Home

Mon, May. 3rd, 2004, 05:27 pm
Stream of thought exercise, incomplete

This weekend I came back from a brief vacation and saw in my RSS feed a link to CSS Pencils v3.1. (apparently doesn't display correctly on all browsers - Safari being one that works just fine, and the new Opera Beta being another that is supposedly even faster as well)

That page lists out a way to represent images using only DIV tags in HTML along with CSS applied to said tags. I had thought of doing something similar back when I first was looking at the Perl CPAN module that allows you to take in an image and it then outputs colored text to represent that image (ThousandWords).
That code currently outputs font tags (or did the last time I glanced over it), so it should be relatively trivial to output div tags instead. This would give the overall effect similar to a Chuck Close painting or perhaps that of a photomosaic... without the photos.

The CSS Pencils page does far more - it allows you to treat the fake image as a real image, manipulating various values in "real time" (slowly since it is all done in JavaScript and DOM manipulation as CSS values are changed).

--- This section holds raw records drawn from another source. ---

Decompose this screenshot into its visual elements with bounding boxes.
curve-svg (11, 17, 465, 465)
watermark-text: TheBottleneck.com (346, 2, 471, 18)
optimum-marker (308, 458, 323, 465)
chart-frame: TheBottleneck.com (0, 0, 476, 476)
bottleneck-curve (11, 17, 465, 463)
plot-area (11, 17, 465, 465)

On there, he states that he compressed the image by using the "border" property of the div - which made me smack my forehead in a "why didn't I think of that" sort of moment.
That way instead of having to put down a div for every pixel, you can have a div represent as many as 3 pixels (well, technically you can have it represent as many as 5, but if you do the math, it works out to be more universally efficient to use 3).
This comes from having the center background color of the div, and then also using the border-right and border-left references in the CSS. You can make the div size so that it is one pixel, and then the border width one pixel as well. That is how you get one DIV to represent 3 pixels.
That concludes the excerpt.